§ Required action
Every line in the entries that holds the word "ラモーナ" counts toward the answer, which should be a single number.

§ Given information
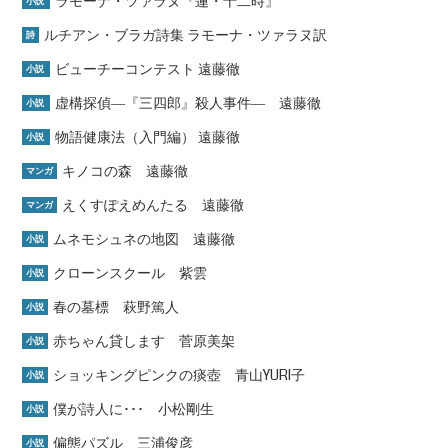
ラモーナ・ツァラヌ『蓮・十二時』
小説
ルチアン・ブラガ詩集 ラモーナ・ツァラヌ訳
詩
ビューチーコンテスト 遠藤徹
小説
虚構探偵―『三四郎』殺人事件― 遠藤徹
小説
物語健康法（入門編） 遠藤徹
小説
キノコの森 遠藤徹
マンガ
えくすぽえめんたる 遠藤徹
マンガ
ムネモシュネの地図 遠藤徹
小説
クローンスクール 紫雲
小説
春の墓標 萩野篤人
小説
赤ちゃん貸します 菅原美架
小説
ショッキングピンクの痰壺 青山YURI子
小説
僕が詩人に･･･ 小松剛生
小説
偏態パズル 三浦俊彦
小説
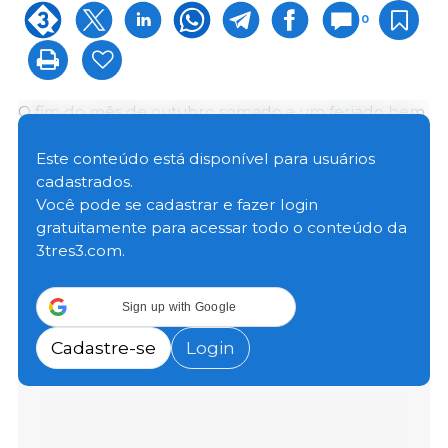
0
O fim do mês de outubro somado a um feriado bem
ao meio da semana e queda dos preços de suínos
vivos em outras praças, levou à uma cautelosa
Este conteúdo está disponível para usuários
discussão da reunião da BSEMG.
cadastrados.
Você pode se cadastrar e fazer login
gratuitamente para acessar todo o conteúdo da
A expectativa era de manutenção, porém, a
3tres3.com.
realidade do mercado levava para um
realinhamento do preço, que se mostrou através do
resultado da BSEMG em R$7,30 numa bolsa
Sign up with Google
fechada, enquanto a BSim ficou a R$7,50.
Cadastre-se
Login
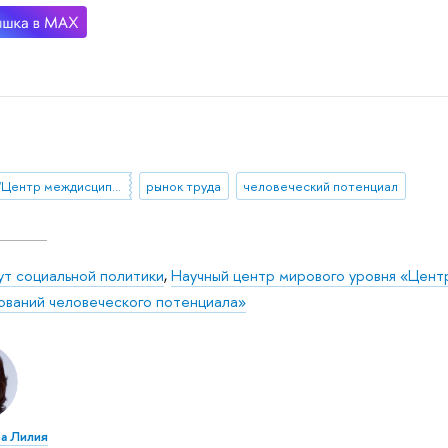
НЦМУ "Центр междисциплинарных исследований человеческого потенциала"
рынок труда
человеческий потенциал
ут социальной политики
,
Научный центр мирового уровня «Цен
ований человеческого потенциала»
а Лилия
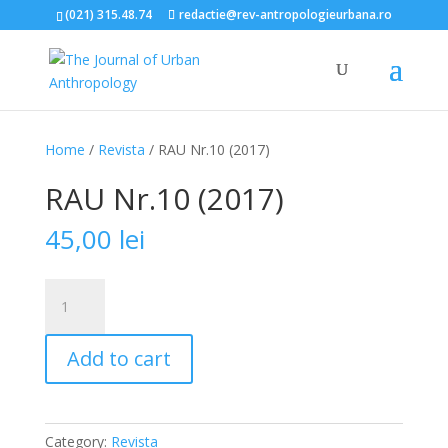
(021) 315.48.74
redactie@rev-antropologieurbana.ro
Home
/
Revista
/ RAU Nr.10 (2017)
RAU Nr.10 (2017)
45,00
lei
RAU
Nr.10
(2017)
Add to cart
quantity
Category:
Revista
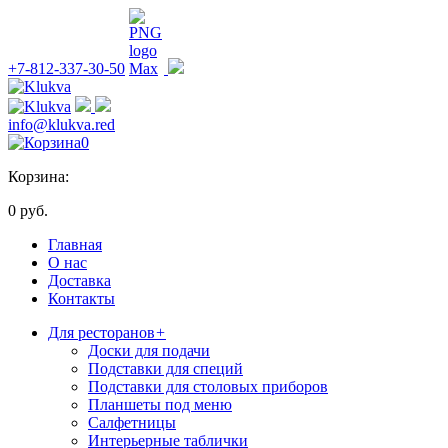
+7-812-337-30-50
info@klukva.red
0
Корзина:
0 руб.
Главная
О нас
Доставка
Контакты
Для ресторанов
+
Доски для подачи
Подставки для специй
Подставки для столовых приборов
Планшеты под меню
Салфетницы
Интерьерные таблички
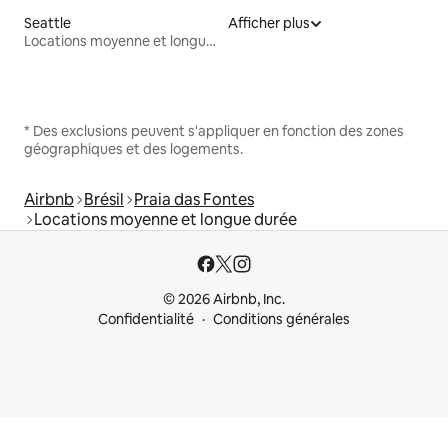
Seattle
Afficher plus
Locations moyenne et longue durée
* Des exclusions peuvent s'appliquer en fonction des zones
géographiques et des logements.
Airbnb
Brésil
Praia das Fontes
Locations moyenne et longue durée
© 2026 Airbnb, Inc.
Confidentialité
Conditions générales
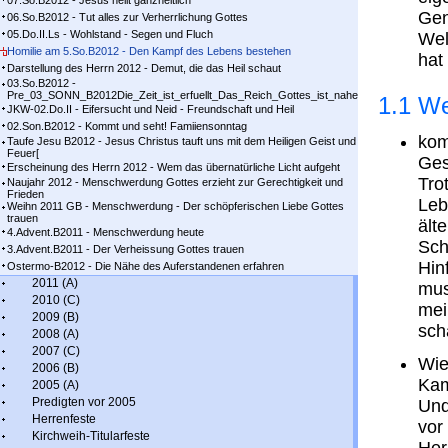
07.So.B2012 - Jesus heilt ganzheitlich
Gen
06.So.B2012 - Tut alles zur Verherrlichung Gottes
05.Do.II.Ls - Wohlstand - Segen und Fluch
Wel
Homilie am 5.So.B2012 - Den Kampf des Lebens bestehen
hat
Darstellung des Herrn 2012 - Demut, die das Heil schaut
03.So.B2012 -
Pre_03_SONN_B2012Die_Zeit_ist_erfuellt_Das_Reich_Gottes_ist_nahe
1.1 We
JKW-02.Do.II - Eifersucht und Neid - Freundschaft und Heil
02.Son.B2012 - Kommt und seht! Famiiensonntag
kom
Taufe Jesu B2012 - Jesus Christus tauft uns mit dem Heiligen Geist und
Feuer[
Ges
Erscheinung des Herrn 2012 - Wem das übernatürliche Licht aufgeht
Tro
Naujahr 2012 - Menschwerdung Gottes erzieht zur Gerechtigkeit und
Frieden
Leb
Weihn 2011 GB - Menschwerdung - Der schöpferischen Liebe Gottes
trauen
ält
4.Advent.B2011 - Menschwerdung heute
Sch
3.Advent.B2011 - Der Verheissung Gottes trauen
Hin
Ostermo-B2012 - Die Nähe des Auferstandenen erfahren
2011 (A)
mus
2010 (C)
mei
2009 (B)
sch
2008 (A)
2007 (C)
Wie
2006 (B)
Kam
2005 (A)
Predigten vor 2005
Und
Herrenfeste
vor
Kirchweih-Titularfeste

§ Expected answer
2